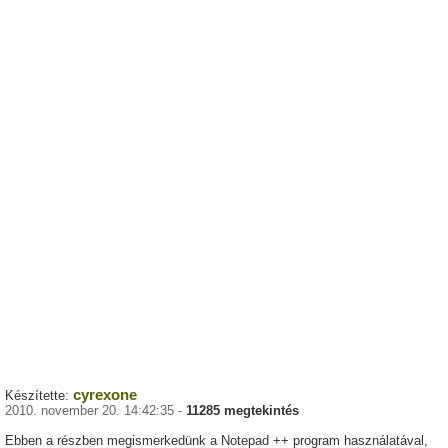
cyrexone
Készítette:
2010. november 20. 14:42:35 -
11285 megtekintés
Ebben a részben megismerkedünk a Notepad ++ program használatával,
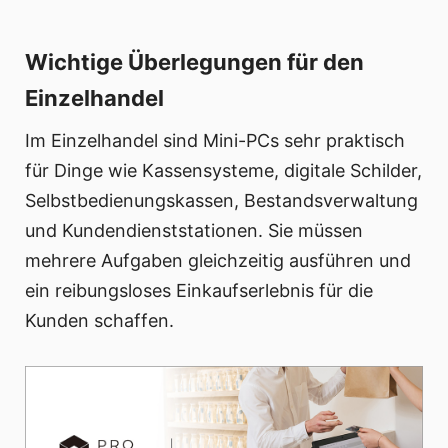
Wichtige Überlegungen für den
Einzelhandel
Im Einzelhandel sind Mini-PCs sehr praktisch
für Dinge wie Kassensysteme, digitale Schilder,
Selbstbedienungskassen, Bestandsverwaltung
und Kundendienststationen. Sie müssen
mehrere Aufgaben gleichzeitig ausführen und
ein reibungsloses Einkaufserlebnis für die
Kunden schaffen.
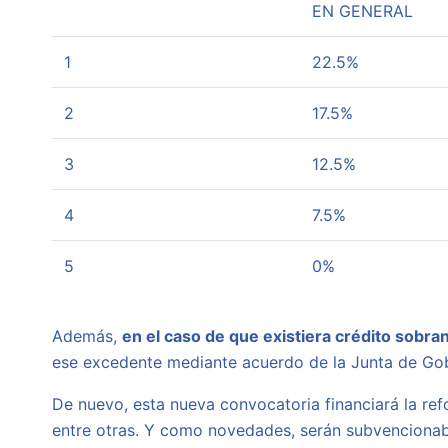
EN GENERAL
1
22.5%
2
17.5%
3
12.5%
4
7.5%
5
0%
Además,
en el caso de que existiera crédito sobra
ese excedente mediante acuerdo de la Junta de Gob
De nuevo, esta nueva convocatoria financiará la ref
entre otras. Y como novedades, serán subvencionabl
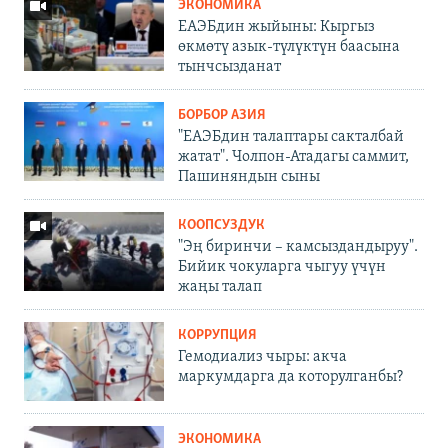
ЭКОНОМИКА
ЕАЭБдин жыйыны: Кыргыз
өкмөтү азык-түлүктүн баасына
тынчсызданат
БОРБОР АЗИЯ
"ЕАЭБдин талаптары сакталбай
жатат". Чолпон-Атадагы саммит,
Пашиняндын сыны
КООПСУЗДУК
"Эң биринчи – камсыздандыруу".
Бийик чокуларга чыгуу үчүн
жаңы талап
КОРРУПЦИЯ
Гемодиализ чыры: акча
маркумдарга да которулганбы?
ЭКОНОМИКА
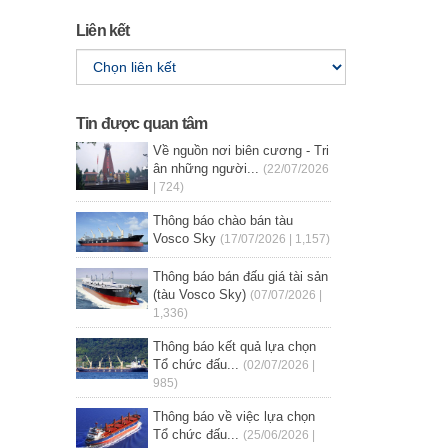
Liên kết
Tin được quan tâm
Về nguồn nơi biên cương - Tri
ân những người...
(22/07/2026
| 724)
Thông báo chào bán tàu
Vosco Sky
(17/07/2026 | 1,157)
Thông báo bán đấu giá tài sản
(tàu Vosco Sky)
(07/07/2026 |
1,336)
Thông báo kết quả lựa chọn
Tổ chức đấu...
(02/07/2026 |
985)
Thông báo về việc lựa chọn
Tổ chức đấu...
(25/06/2026 |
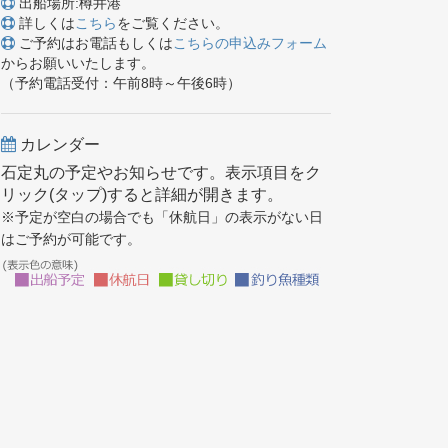
出船場所:樽井港
詳しくは
こちら
をご覧ください。
ご予約はお電話もしくは
こちらの申込みフォーム
からお願いいたします。
（予約電話受付：午前8時～午後6時）
カレンダー
石定丸の予定やお知らせです。表示項目をク
リック(タップ)すると詳細が開きます。
※予定が空白の場合でも「休航日」の表示がない日
はご予約が可能です。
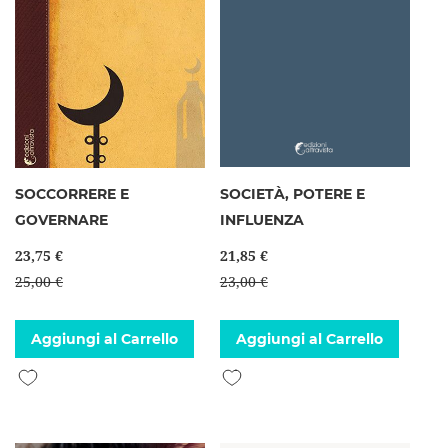
SOCCORRERE E
SOCIETÀ, POTERE E
GOVERNARE
INFLUENZA
23,75 €
21,85 €
25,00 €
23,00 €
Aggiungi al Carrello
Aggiungi al Carrello
Aggiungi alla lista desideri
Aggiungi alla lista desideri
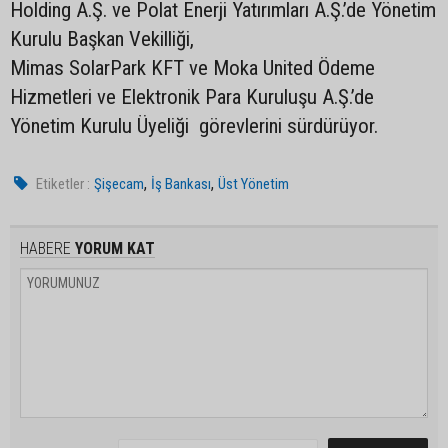
Holding A.Ş. ve Polat Enerji Yatırımları A.Ş.’de Yönetim
Kurulu Başkan Vekilliği,
Mimas SolarPark KFT ve Moka United Ödeme
Hizmetleri ve Elektronik Para Kuruluşu A.Ş.’de
Yönetim Kurulu Üyeliği görevlerini sürdürüyor.
,
,
Etiketler :
Şişecam
İş Bankası
Üst Yönetim
HABERE
YORUM KAT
---
_ACTIVITY:_ Word for word, restate the lines from the one containing "(tàu Vosco Sky)" through the end of the listing, and nothing more. Skip the pictures.

_EXERCISE RESULT:_
(tàu Vosco Sky)
(07/07/2026 |
1,336)
Thông báo kết quả lựa chọn
Tổ chức đấu...
(02/07/2026 |
985)
Thông báo về việc lựa chọn
Tổ chức đấu...
(25/06/2026 |
出船場所:樽井港
詳しくは
こちら
をご覧ください。
ご予約はお電話もしくは
こちらの申込みフォーム
からお願いいたします。
（予約電話受付：午前8時～午後6時）
カレンダー
石定丸の予定やお知らせです。表示項目をク
リック(タップ)すると詳細が開きます。
※予定が空白の場合でも「休航日」の表示がない日
はご予約が可能です。
SOCCORRERE E
SOCIETÀ, POTERE E
GOVERNARE
INFLUENZA
23,75 €
21,85 €
25,00 €
23,00 €
Aggiungi al Carrello
Aggiungi al Carrello
Aggiungi alla lista desideri
Aggiungi alla lista desideri
Holding A.Ş. ve Polat Enerji Yatırımları A.Ş.’de Yönetim
Kurulu Başkan Vekilliği,
Mimas SolarPark KFT ve Moka United Ödeme
Hizmetleri ve Elektronik Para Kuruluşu A.Ş.’de
Yönetim Kurulu Üyeliği görevlerini sürdürüyor.
,
,
Etiketler :
Şişecam
İş Bankası
Üst Yönetim
HABERE
YORUM KAT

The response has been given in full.